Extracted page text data

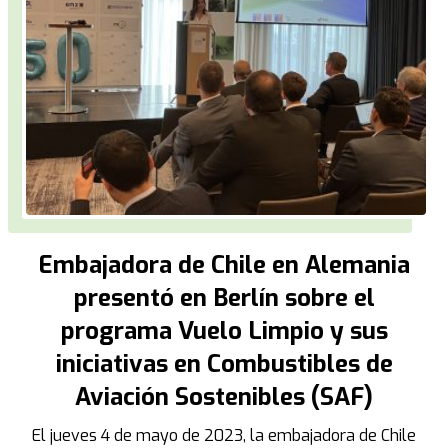
Embajadora de Chile en Alemania
presentó en Berlín sobre el
programa Vuelo Limpio y sus
iniciativas en Combustibles de
Aviación Sostenibles (SAF)
El jueves 4 de mayo de 2023, la embajadora de Chile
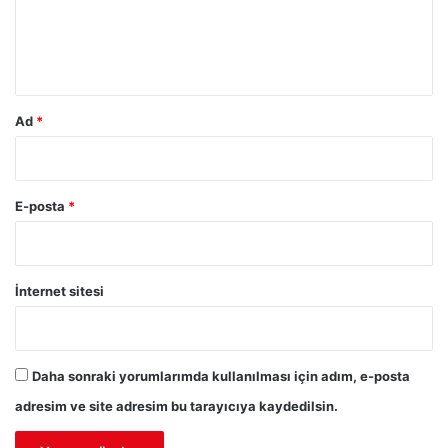
m
*
Ad
*
E-posta
*
İnternet sitesi
Daha sonraki yorumlarımda kullanılması için adım, e-posta
adresim ve site adresim bu tarayıcıya kaydedilsin.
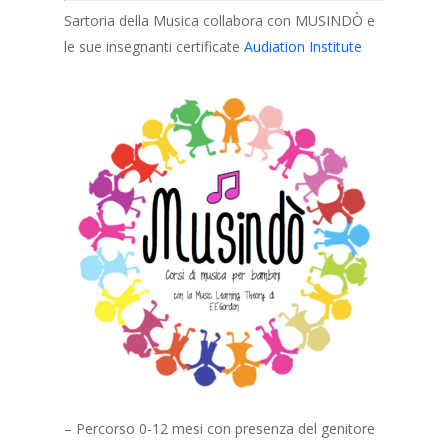
Sartoria della Musica collabora con MUSINDÒ e
le sue insegnanti certificate
Audiation Institute
– Percorso 0-12 mesi con presenza del genitore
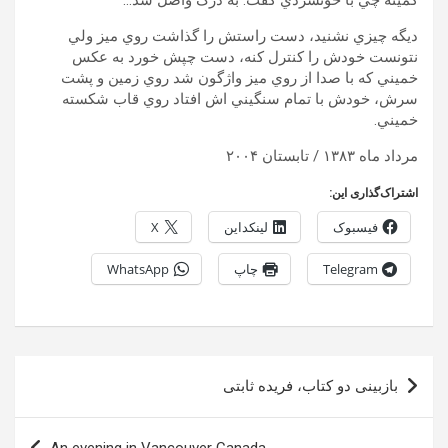
کميته چي با خونسردي گفت: به درک واصل شد…
ديگه چيزي نشنيد، دست راستش را گذاشت روي ميز ولي
نتونست خودش را کنترل کنه، دست چپش خورد به عکس
خميني که با صدا از روي ميز واژگون شد روي زمين و پشت
سرش، خودش با تمام سنگيني اش افتاد روي قاب شکسته
خميني.
مرداد ماه ۱۳۸۳ / تابستان ۲۰۰۴
اشتراک‌گذاری این:
فیسبوک
لینکداین
X
Telegram
چاپ
WhatsApp
راهبری
بازبینی دو کتاب، فریده ثابتی
نوشته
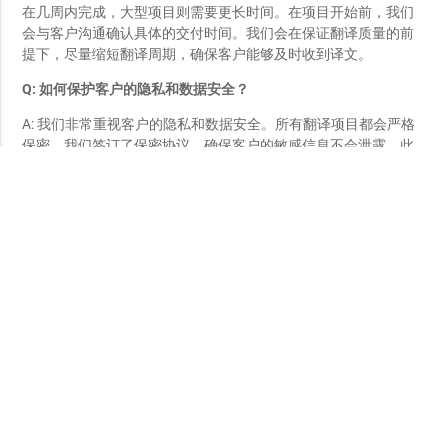
在几周内完成，大型项目则需要更长时间。在项目开始前，我们
会与客户沟通确认具体的交付时间。我们会在保证翻译质量的前
提下，尽量缩短翻译周期，确保客户能够及时收到译文。
Q: 如何保护客户的隐私和数据安全？
A: 我们非常重视客户的隐私和数据安全。所有翻译项目都会严格
保密，我们签订了保密协议，确保客户的敏感信息不会泄露。此
外，我们采用安全的翻译管理系统，确保数据传输和存储的安全
性。我们的译者和技术人员都会遵守严格的保密规定，确保视频
内容的安全。
Q: 如何处理翻译中的文化差异？
A: 我们拥有丰富的文化知识和翻译经验，能够在翻译过程中充分
考虑和处理文化差异。
专业口笔译翻译公司
各类文件、商务翻译专家，全国派单，全球包邮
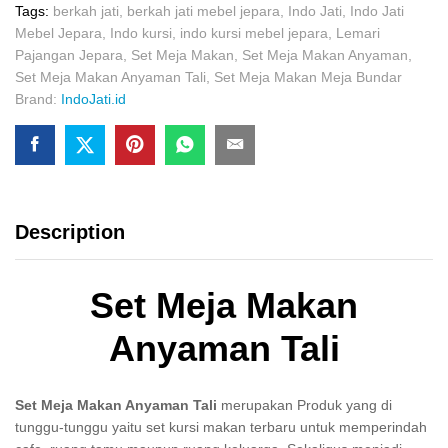
Tags:
berkah jati
,
berkah jati mebel jepara
,
Indo Jati
,
Indo Jati
Mebel Jepara
,
Indo kursi
,
indo kursi mebel jepara
,
Lemari
Pajangan Jepara
,
Set Meja Makan
,
Set Meja Makan Anyaman
,
Set Meja Makan Anyaman Tali
,
Set Meja Makan Meja Bundar
Brand:
IndoJati.id
Description
Set Meja Makan
Anyaman Tali
Set Meja Makan Anyaman Tali
merupakan Produk yang di
tunggu-tunggu yaitu set kursi makan terbaru untuk memperindah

* Exercise description *
Retype the data word for word, please, and keep the images out.

* Task answer *
Embajadora de Chile en Alemania
presentó en Berlín sobre el
programa Vuelo Limpio y sus
iniciativas en Combustibles de
Aviación Sostenibles (SAF)
El jueves 4 de mayo de 2023, la embajadora de Chile
m
*
Ad
*
E-posta
*
İnternet sitesi
Daha sonraki yorumlarımda kullanılması için adım, e-posta
adresim ve site adresim bu tarayıcıya kaydedilsin.
Sartoria della Musica collabora con MUSINDÒ e
le sue insegnanti certificate
Audiation Institute
– Percorso 0-12 mesi con presenza del genitore
کميته چي با خونسردي گفت: به درک واصل شد…
ديگه چيزي نشنيد، دست راستش را گذاشت روي ميز ولي
نتونست خودش را کنترل کنه، دست چپش خورد به عکس
خميني که با صدا از روي ميز واژگون شد روي زمين و پشت
سرش، خودش با تمام سنگيني اش افتاد روي قاب شکسته
خميني.
مرداد ماه ۱۳۸۳ / تابستان ۲۰۰۴
اشتراک‌گذاری این:
فیسبوک
لینکداین
X
Telegram
چاپ
WhatsApp
راهبری
بازبینی دو کتاب، فریده ثابتی
نوشته
在几周内完成，大型项目则需要更长时间。在项目开始前，我们
会与客户沟通确认具体的交付时间。我们会在保证翻译质量的前
提下，尽量缩短翻译周期，确保客户能够及时收到译文。
Q: 如何保护客户的隐私和数据安全？
A: 我们非常重视客户的隐私和数据安全。所有翻译项目都会严格
保密，我们签订了保密协议，确保客户的敏感信息不会泄露。此
外，我们采用安全的翻译管理系统，确保数据传输和存储的安全
性。我们的译者和技术人员都会遵守严格的保密规定，确保视频
内容的安全。
Q: 如何处理翻译中的文化差异？
A: 我们拥有丰富的文化知识和翻译经验，能够在翻译过程中充分
考虑和处理文化差异。
专业口笔译翻译公司
各类文件、商务翻译专家，全国派单，全球包邮
Tags:
berkah jati
,
berkah jati mebel jepara
,
Indo Jati
,
Indo Jati
Mebel Jepara
,
Indo kursi
,
indo kursi mebel jepara
,
Lemari
Pajangan Jepara
,
Set Meja Makan
,
Set Meja Makan Anyaman
,
Set Meja Makan Anyaman Tali
,
Set Meja Makan Meja Bundar
Brand:
IndoJati.id
Description
Set Meja Makan
Anyaman Tali
Set Meja Makan Anyaman Tali
merupakan Produk yang di
tunggu-tunggu yaitu set kursi makan terbaru untuk memperindah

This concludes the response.